*Exercise:*
The answer must be an exact printing of every record below, with the pictures omitted.

*** Opening Record extracts ***

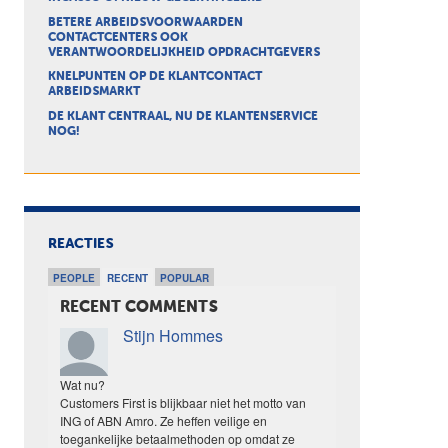
BETERE ARBEIDSVOORWAARDEN
CONTACTCENTERS OOK
VERANTWOORDELIJKHEID OPDRACHTGEVERS
KNELPUNTEN OP DE KLANTCONTACT
ARBEIDSMARKT
DE KLANT CENTRAAL, NU DE KLANTENSERVICE
NOG!
REACTIES
PEOPLE
RECENT
POPULAR
RECENT COMMENTS
Stijn Hommes
Wat nu?
Customers First is blijkbaar niet het motto van
ING of ABN Amro. Ze heffen veilige en
toegankelijke betaalmethoden op omdat ze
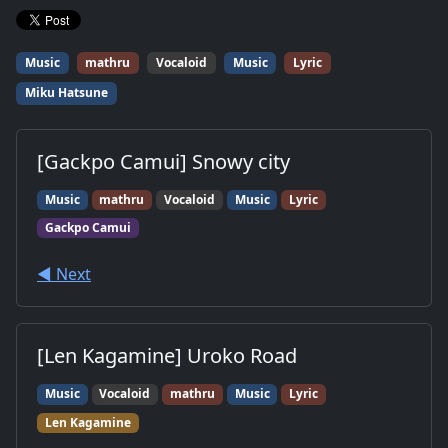
Music
mathru
Vocaloid
Music
Lyric
Miku Hatsune
[Gackpo Camui] Snowy city
Music
mathru
Vocaloid
Music
Lyric
Gackpo Camui
◀︎ Next
[Len Kagamine] Uroko Road
Music
Vocaloid
mathru
Music
Lyric
Len Kagamine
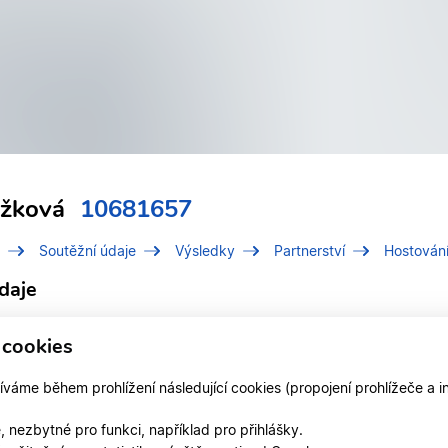
ožková
10681657
Soutěžní údaje
Výsledky
Partnerství
Hostován
daje
í číslo (IDT)
10681657
 cookies
Brožková, Eva
áme během prohlížení následující cookies (propojení prohlížeče a i
 v klubu
DSP Kometa Brno
 nezbytné pro funkci, například pro přihlášky.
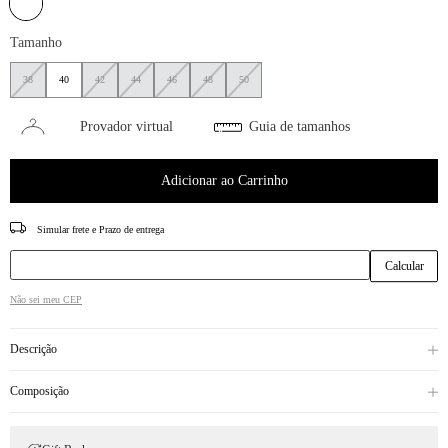
Tamanho
38
40
42
44
46
48
50
Provador virtual
Guia de tamanhos
Adicionar ao Carrinho
CEP
Não sei meu CEP
Descrição
Composição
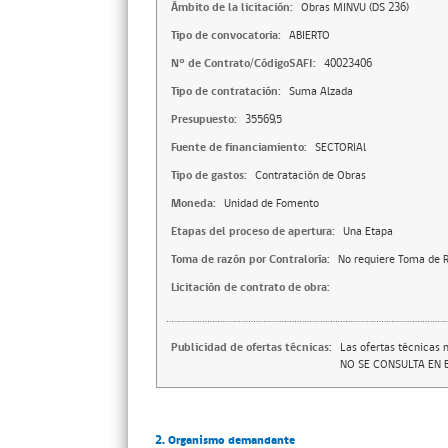
Ámbito de la licitación:
Obras MINVU (DS 236)
Tipo de convocatoria:
ABIERTO
N° de Contrato/CódigoSAFI:
40023406
Tipo de contratación:
Suma Alzada
Presupuesto:
35569,5
Fuente de financiamiento:
SECTORIAl
Tipo de gastos:
Contratación de Obras
Moneda:
Unidad de Fomento
Etapas del proceso de apertura:
Una Etapa
Toma de razón por Contraloría:
No requiere Toma de R
Licitación de contrato de obra:
Publicidad de ofertas técnicas:
Las ofertas técnicas 
NO SE CONSULTA EN B
2. Organismo demandante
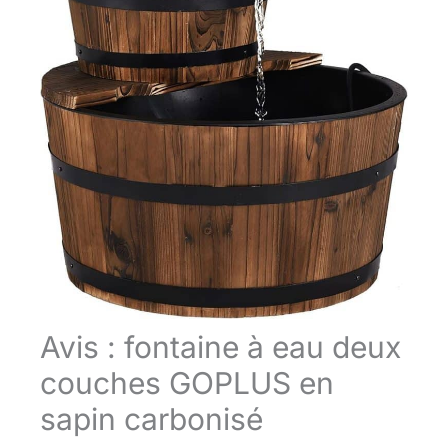
Avis : fontaine à eau deux
couches GOPLUS en
sapin carbonisé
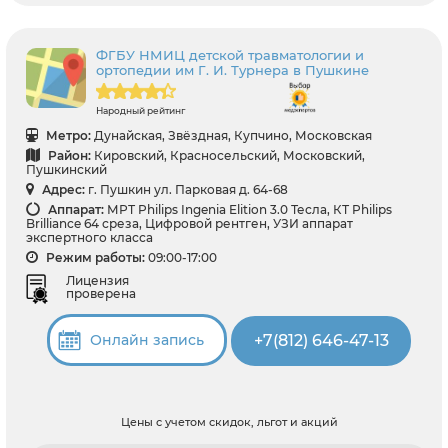
ФГБУ НМИЦ детской травматологии и
ортопедии им Г. И. Турнера в Пушкине
Народный рейтинг
Метро:
Дунайская, Звёздная, Купчино, Московская
Район:
Кировский, Красносельский, Московский,
Пушкинский
Адрес:
г. Пушкин ул. Парковая д. 64-68
Аппарат:
МРТ Philips Ingenia Elition 3.0 Тесла, КТ Philips
Brilliance 64 среза, Цифровой рентген, УЗИ аппарат
экспертного класса
Режим работы:
09:00-17:00
Лицензия
проверена
+7(812) 646-47-13
Онлайн запись
Цены с учетом скидок, льгот и акций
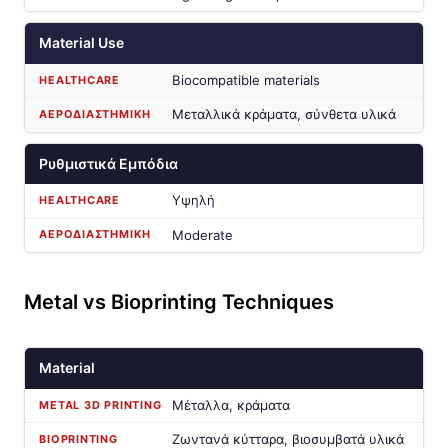
Material Use
Biocompatible materials
Μεταλλικά κράματα, σύνθετα υλικά
Ρυθμιστικά Εμπόδια
Υψηλή
Moderate
Metal vs Bioprinting Techniques
Material
Μέταλλα, κράματα
Ζωντανά κύτταρα, βιοσυμβατά υλικά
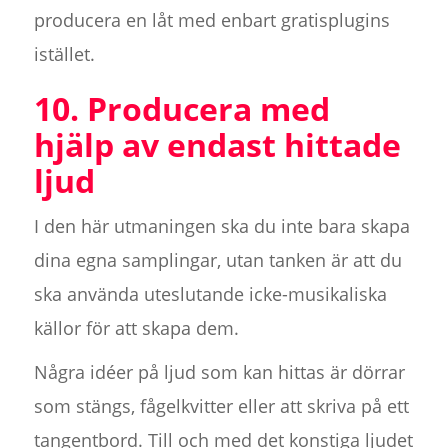
producera en låt med enbart gratisplugins
istället.
10. Producera med
hjälp av endast hittade
ljud
I den här utmaningen ska du inte bara skapa
dina egna samplingar, utan tanken är att du
ska använda uteslutande icke-musikaliska
källor för att skapa dem.
Några idéer på ljud som kan hittas är dörrar
som stängs, fågelkvitter eller att skriva på ett
tangentbord. Till och med det konstiga ljudet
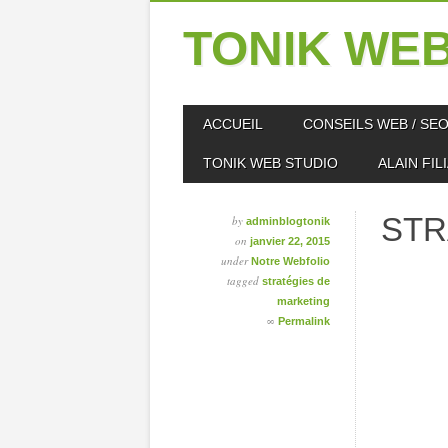
TONIK WEB
Skip
MAIN MENU
ACCUEIL
CONSEILS WEB / SE
to
content
TONIK WEB STUDIO
ALAIN FIL
STR
by
adminblogtonik
on
janvier 22, 2015
under
Notre Webfolio
tagged
stratégies de
marketing
∞
Permalink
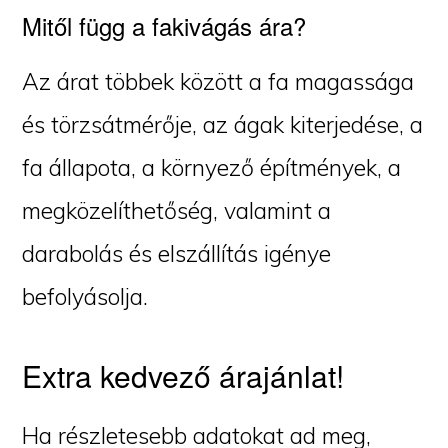
Mitől függ a fakivágás ára?
Az árat többek között a fa magassága
és törzsátmérője, az ágak kiterjedése, a
fa állapota, a környező építmények, a
megközelíthetőség, valamint a
darabolás és elszállítás igénye
befolyásolja.
Extra kedvező árajánlat!
Ha részletesebb adatokat ad meg,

*** Closing Record extracts ***

*Answer box:*
BETERE ARBEIDSVOORWAARDEN
CONTACTCENTERS OOK
VERANTWOORDELIJKHEID OPDRACHTGEVERS
KNELPUNTEN OP DE KLANTCONTACT
ARBEIDSMARKT
DE KLANT CENTRAAL, NU DE KLANTENSERVICE
NOG!
REACTIES
PEOPLE
RECENT
POPULAR
RECENT COMMENTS
Stijn Hommes
Wat nu?
Customers First is blijkbaar niet het motto van
ING of ABN Amro. Ze heffen veilige en
toegankelijke betaalmethoden op omdat ze
Music
mathru
Vocaloid
Music
Lyric
Miku Hatsune
[Gackpo Camui] Snowy city
Music
mathru
Vocaloid
Music
Lyric
Gackpo Camui
◀︎ Next
[Len Kagamine] Uroko Road
Music
Vocaloid
mathru
Music
Lyric
Len Kagamine
ožková
10681657
Soutěžní údaje
Výsledky
Partnerství
Hostován
daje
í číslo (IDT)
10681657
 cookies
Brožková, Eva
áme během prohlížení následující cookies (propojení prohlížeče a i
 v klubu
DSP Kometa Brno
 nezbytné pro funkci, například pro přihlášky.
Tamanho
38
40
42
44
46
48
50
Provador virtual
Guia de tamanhos
Adicionar ao Carrinho
CEP
Não sei meu CEP
Descrição
Composição
Ámbito de la licitación:
Obras MINVU (DS 236)
Tipo de convocatoria:
ABIERTO
N° de Contrato/CódigoSAFI:
40023406
Tipo de contratación:
Suma Alzada
Presupuesto:
35569,5
Fuente de financiamiento:
SECTORIAl
Tipo de gastos:
Contratación de Obras
Moneda:
Unidad de Fomento
Etapas del proceso de apertura:
Una Etapa
Toma de razón por Contraloría:
No requiere Toma de R
Licitación de contrato de obra:
Publicidad de ofertas técnicas:
Las ofertas técnicas 
NO SE CONSULTA EN B
2. Organismo demandante
Avis : fontaine à eau deux
couches GOPLUS en
sapin carbonisé
ФГБУ НМИЦ детской травматологии и
ортопедии им Г. И. Турнера в Пушкине
Народный рейтинг
Метро:
Дунайская, Звёздная, Купчино, Московская
Район:
Кировский, Красносельский, Московский,
Пушкинский
Адрес:
г. Пушкин ул. Парковая д. 64-68
Аппарат:
МРТ Philips Ingenia Elition 3.0 Тесла, КТ Philips
Brilliance 64 среза, Цифровой рентген, УЗИ аппарат
экспертного класса
Режим работы:
09:00-17:00
Лицензия
проверена
+7(812) 646-47-13
Онлайн запись
Цены с учетом скидок, льгот и акций
Material Use
Biocompatible materials
Μεταλλικά κράματα, σύνθετα υλικά
Ρυθμιστικά Εμπόδια
Υψηλή
Moderate
Metal vs Bioprinting Techniques
Material
Μέταλλα, κράματα
Ζωντανά κύτταρα, βιοσυμβατά υλικά
producera en låt med enbart gratisplugins
istället.
10. Producera med
hjälp av endast hittade
ljud
I den här utmaningen ska du inte bara skapa
dina egna samplingar, utan tanken är att du
ska använda uteslutande icke-musikaliska
källor för att skapa dem.
Några idéer på ljud som kan hittas är dörrar
som stängs, fågelkvitter eller att skriva på ett
tangentbord. Till och med det konstiga ljudet
TONIK WEB
Skip
MAIN MENU
ACCUEIL
CONSEILS WEB / SE
to
content
TONIK WEB STUDIO
ALAIN FIL
STR
by
adminblogtonik
on
janvier 22, 2015
under
Notre Webfolio
tagged
stratégies de
marketing
∞
Permalink
Mitől függ a fakivágás ára?
Az árat többek között a fa magassága
és törzsátmérője, az ágak kiterjedése, a
fa állapota, a környező építmények, a
megközelíthetőség, valamint a
darabolás és elszállítás igénye
befolyásolja.
Extra kedvező árajánlat!
Ha részletesebb adatokat ad meg,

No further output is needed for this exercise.